Le 27 février 1912, Callemin (ou lui) abat place du Havre à Paris un agent qui tentait de les interpeller pour une infraction automobile. Le 25 mars 1912, à Montgeron puis à Chantilly, c'est un chauffeur et deux employés de banque qui sont succombent, probablement tués par lui, car il est devenu le véritable tueur de la bande (contrairement à Bonnot, qui ne tire que pour se défendre). La presse de déchaîne contre "les bandits en auto ". Soudy, Carouy, et Callemin, sont arrêtés. Bonnot réfugié chez le garagiste Dubois soutiendra un véritable siège avant d'être exterminé par la police.
Marie est arrêté une première fois le 21 janvier 1912, où elle refuse de parler, mais lors d'un second interrogatoire en mai, elle se serait montrée plus bavarde. Facilitera t'elle l'arrestation de son amant, où a t'elle été filée par la police, s'en défendra bien.
Mais Garnier est finalement reperé avec Valet dans la soirée du 14 mai 1912 à Nogent-sur-Marne dans un pavillon qu'ils ont loué à un faux nom. Après avoir fait sortir Marie, un siège s'organise autour de la maison.

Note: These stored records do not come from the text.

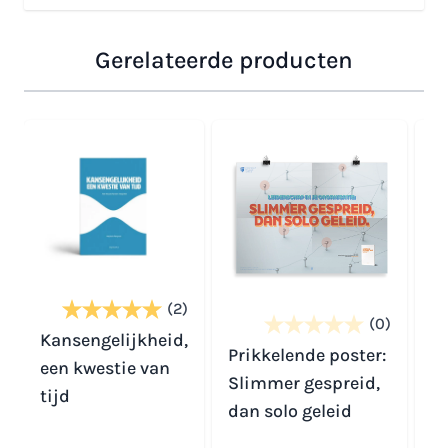
Gerelateerde producten
Navigeren door de elementen van de carrousel is mogelijk
Druk om carrousel over te slaan
Druk op om naar carrouselnavigatie te gaan
(2)
(0)
Sc
Kansengelijkheid,
Prikkelende poster:
een kwestie van
Slimmer gespreid,
tijd
dan solo geleid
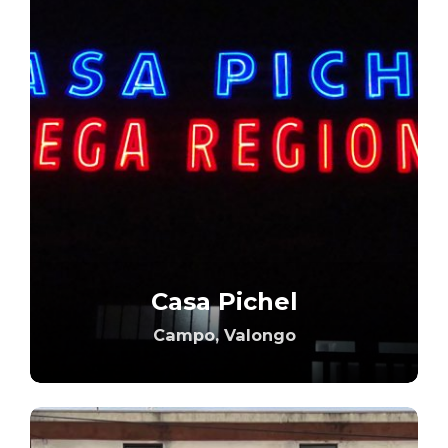
Casa Pichel
Campo, Valongo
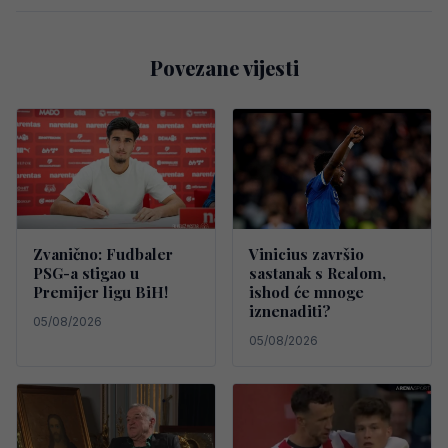
Povezane vijesti
Zvanično: Fudbaler
Vinicius završio
PSG-a stigao u
sastanak s Realom,
Premijer ligu BiH!
ishod će mnoge
iznenaditi?
05/08/2026
05/08/2026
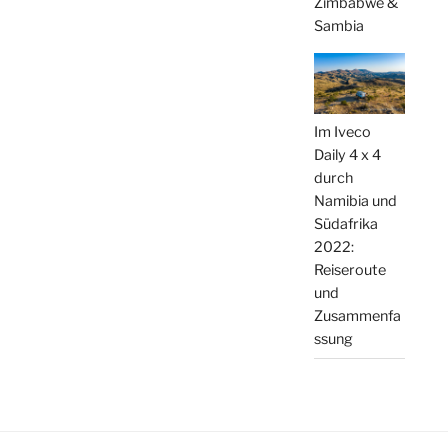
Zimbabwe &
Sambia
Im Iveco
Daily 4 x 4
durch
Namibia und
Südafrika
2022:
Reiseroute
und
Zusammenfa
ssung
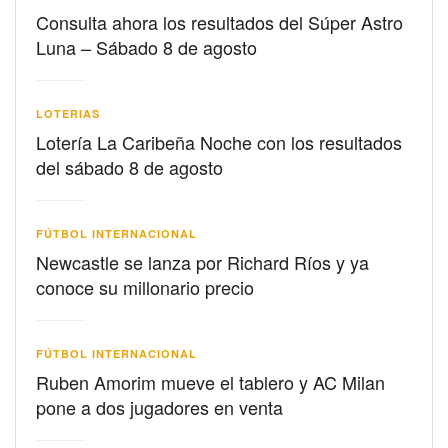
Consulta ahora los resultados del Súper Astro
Luna – Sábado 8 de agosto
LOTERIAS
Lotería La Caribeña Noche con los resultados
del sábado 8 de agosto
FÚTBOL INTERNACIONAL
Newcastle se lanza por Richard Ríos y ya
conoce su millonario precio
FÚTBOL INTERNACIONAL
Ruben Amorim mueve el tablero y AC Milan
pone a dos jugadores en venta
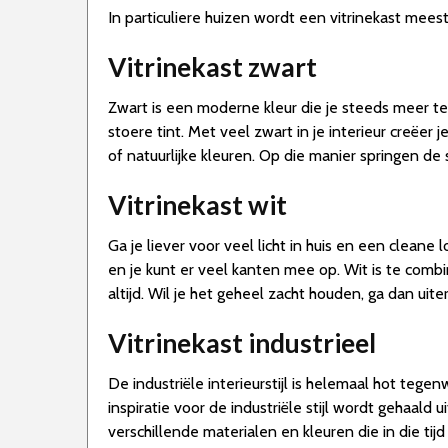
In particuliere huizen wordt een vitrinekast mee
Vitrinekast zwart
Zwart is een moderne kleur die je steeds meer teru
stoere tint. Met veel zwart in je interieur creëe
of natuurlijke kleuren. Op die manier springen de 
Vitrinekast wit
Ga je liever voor veel licht in huis en een cleane l
en je kunt er veel kanten mee op. Wit is te combi
altijd. Wil je het geheel zacht houden, ga dan uite
Vitrinekast industrieel
De industriële interieurstijl is helemaal hot teg
inspiratie voor de industriële stijl wordt gehaald
verschillende materialen en kleuren die in die ti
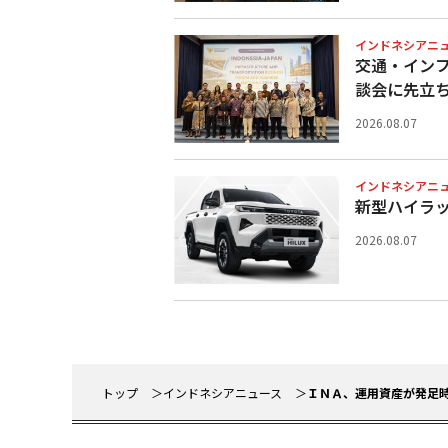
インドネシアニ
交通・イン
談会に先立
2026.08.07
インドネシアニ
新型ハイラ
2026.08.07
トップ
インドネシアニュース
ＩＮＡ、運用資産が発足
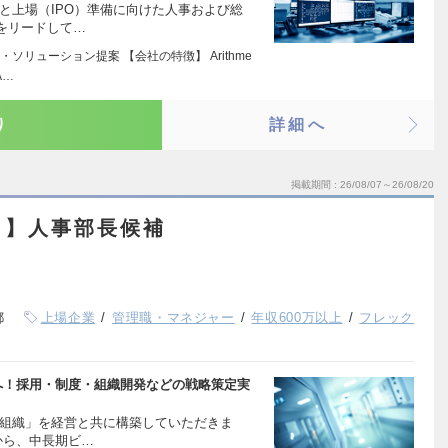
と上場（IPO）準備に向けた人事および総
をリードして…
・ソリューション提案 【会社の特徴】 Arithme
A…
り
詳細へ
掲載期間
26/08/07～26/08/20
ト】人事部長候補
都
上場企業
管理職・マネジャー
年収600万以上
フレック
へ！採用・制度・組織開発などの戦略策定実
「組織」を経営と共に構築していただきま
から、中長期ビ…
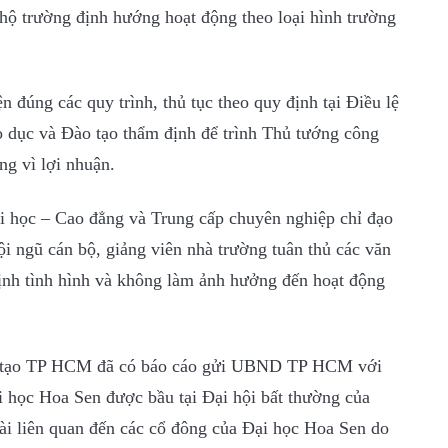
 hộ trường định hướng hoạt động theo loại hình trường
 đúng các quy trình, thủ tục theo quy định tại Điều lệ
o dục và Đào tạo thẩm định để trình Thủ tướng công
ng vì lợi nhuận.
 học – Cao đẳng và Trung cấp chuyên nghiệp chỉ đạo
i ngũ cán bộ, giảng viên nhà trường tuân thủ các văn
định tình hình và không làm ảnh hưởng đến hoạt động
ào tạo TP HCM đã có báo cáo gửi UBND TP HCM với
học Hoa Sen được bầu tại Đại hội bất thường của
ài liên quan đến các cổ đông của Đại học Hoa Sen do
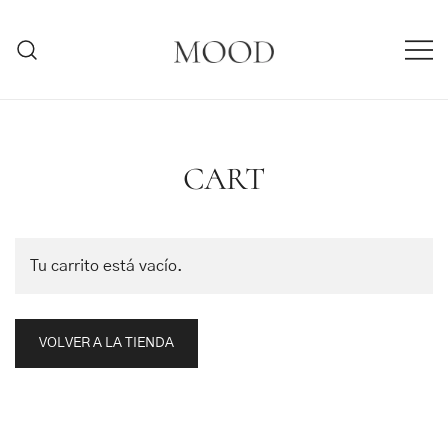
Saltar
al
contenido
MOODMARBELLA.COM
CART
Tu carrito está vacío.
VOLVER A LA TIENDA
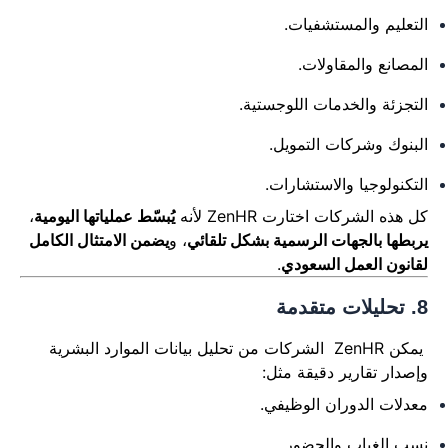
التعليم والمستشفيات.
المصانع والمقاولات.
التجزئة والخدمات اللوجستية.
البنوك وشركات التمويل.
التكنولوجيا والاستشارات.
كل هذه الشركات اختارت ZenHR لأنه
يُبسّط عملياتها اليومية
،
يربطها بالجهات الرسمية بشكل تلقائي
، و
يضمن الامتثال الكامل
لقانون العمل السعودي
.
8. تحليلات متقدمة
يمكن ZenHR الشركات من تحليل بيانات الموارد البشرية
وإصدار تقارير دقيقة مثل:
معدلات الدوران الوظيفي.
نسب الغياب والحضور.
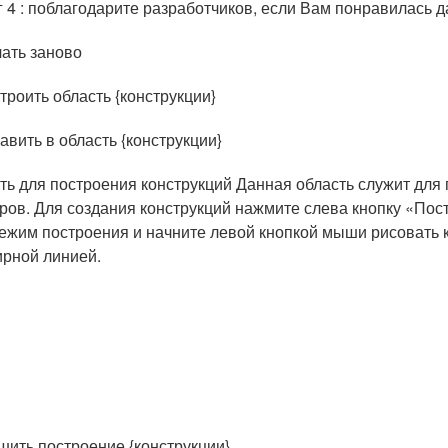
 4 : поблагодарите разработчиков, если Вам понравилась 
ать заново
строить область {конструкции}
авить в область {конструкции}
ть для построения конструкций Данная область служит для 
ров. Для создания конструкций нажмите слева кнопку «Пос
ежим построения и начните левой кнопкой мыши рисовать к
ирной линией.
шить построение {конструкции}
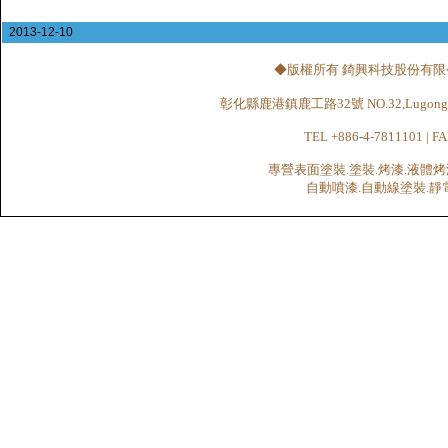
2013-12-10
◆版權所有 錡興科技股份有限公司 CHI
彰化縣鹿港鎮鹿工路32號 NO.32,Lugong Rd.,Lu
TEL +886-4-7811101 | FA
專營表面塗裝.塗裝.烤漆.液體烤
自動噴漆.自動線塗裝.靜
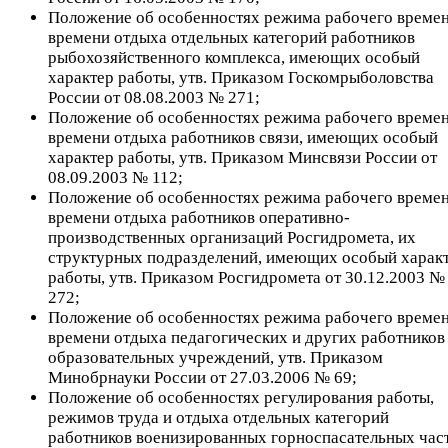
Положение об особенностях режима рабочего времен
времени отдыха отдельных категорий работников
рыбохозяйственного комплекса, имеющих особый
характер работы, утв. Приказом Госкомрыболовства
России от 08.08.2003 № 271;
Положение об особенностях режима рабочего времен
времени отдыха работников связи, имеющих особый
характер работы, утв. Приказом Минсвязи России от
08.09.2003 № 112;
Положение об особенностях режима рабочего времен
времени отдыха работников оперативно-
производственных организаций Росгидромета, их
структурных подразделений, имеющих особый харак
работы, утв. Приказом Росгидромета от 30.12.2003 №
272;
Положение об особенностях режима рабочего времен
времени отдыха педагогических и других работников
образовательных учреждений, утв. Приказом
Минобрнауки России от 27.03.2006 № 69;
Положение об особенностях регулирования работы,
режимов труда и отдыха отдельных категорий
работников военизированных горноспасательных част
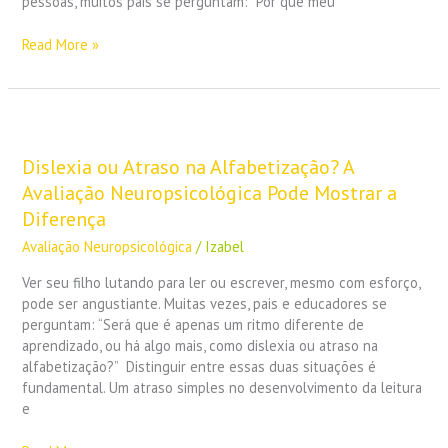
pessoas, muitos pais se perguntam: “Por que meu
Entender
o
Read More »
Que
Está
Por
Trás
Dislexia
ou
Atraso
Dislexia ou Atraso na Alfabetização? A
na
Avaliação Neuropsicológica Pode Mostrar a
Alfabetização?
Diferença
A
Avaliação Neuropsicológica
/
Izabel
Avaliação
Neuropsicológica
Ver seu filho lutando para ler ou escrever, mesmo com esforço,
Pode
pode ser angustiante. Muitas vezes, pais e educadores se
Mostrar
perguntam: “Será que é apenas um ritmo diferente de
a
aprendizado, ou há algo mais, como dislexia ou atraso na
Diferença
alfabetização?” Distinguir entre essas duas situações é
fundamental. Um atraso simples no desenvolvimento da leitura
e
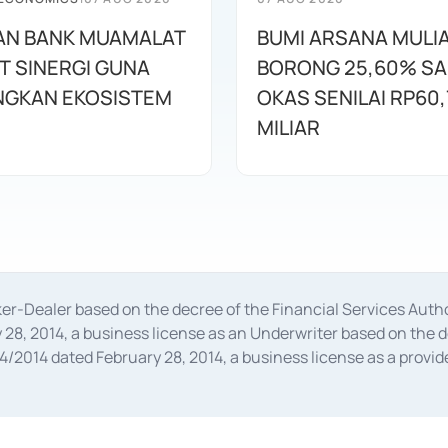
AN BANK MUAMALAT
BUMI ARSANA MULI
T SINERGI GUNA
BORONG 25,60% S
GKAN EKOSISTEM
OKAS SENILAI RP60,
MILIAR
oker-Dealer based on the decree of the Financial Services A
28, 2014, a business license as an Underwriter based on the 
014 dated February 28, 2014, a business license as a provider
 Financial Services Authority Number S-67/PM.21/2014 dated Fe
and joint ventures based on the decision letter of the Financ
 Bank Indonesia, among others as an Intermediary for the Impl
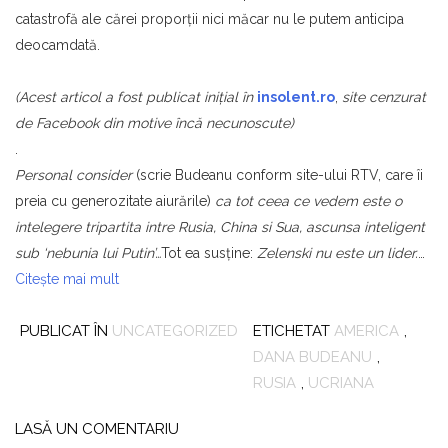
catastrofă ale cărei proporţii nici măcar nu le putem anticipa
deocamdată.
(Acest articol a fost publicat iniţial în
insolent.ro
,
site cenzurat
de Facebook din motive încă necunoscute)
.
Personal consider
(scrie Budeanu conform site-ului RTV, care îi
preia cu generozitate aiurările)
ca tot ceea ce vedem este o
intelegere tripartita intre Rusia, China si Sua, ascunsa inteligent
sub ‘nebunia lui Putin’…
Tot ea susţine:
Zelenski nu este un lider.
…
Citește mai mult
PUBLICAT ÎN
UNCATEGORIZED
ETICHETAT
AMERICA
,
DANA BUDEANU
,
RUSIA
,
UCRIANA
LASĂ UN COMENTARIU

Le 15 mai 1912, vers les deux heures du matin, il succombe avec Valet après avoir résisté et tenu en échec durant une partie de la soirée et de la nuit des forces considérables de la police et de l'armée, sous l'oeil de milliers de curieux accourus pour la curée.
"Je sais que cela aura une fin dans la lutte qui s'est engagée entre le formidable arsenal dont dispose la société et moi, je sais que je serai vaincu je serai le plus faible mais j'espère vous faire payer cher votre victoire."
In lettre au préfet de Police le 19 mars 1912.


fil chouette

 

combat syndicaliste

En-tête d'un numéro du 5 mars 1964

En décembre 1926, sortie à Lyon (France), du premier numéro du mensuel "Combat Syndicaliste" Organe officiel de la "Confédération Générale duTravail - Syndicaliste Révolutionnaire" (CGT-SR), section française de l'AIT. Représentant de l'anarcho-syndicalisme français, le journal (qui aura comme principal responsable Pierre Besnard) sera publié à Paris, puis à St Etienne et enfin à Limoges, jusqu'en août 1939.
Le journal réapparaîtra après-guerre à Paris en avril 1947, il sera alors l'organe de la C.N.T, section française de l'A.I.T, et existe toujours aujourd'hui.
Epigraphe: "De chacun selon ses forces à chacun selon ses besoins".

 

 

Le 2 décembre 1945, à Paris, premier congrès après-guerre de la Fédération anarchiste française ( F.A.F), qui réalise pour un temps l'unité du mouvement libertaire.
Mais en décembre 1953-54, cette union volera en éclat et donnera naissance, à deux nouvelles organisations une "Fédération anarchiste" (F.A) et à une "Fédération communiste libertaire" (F.C.L).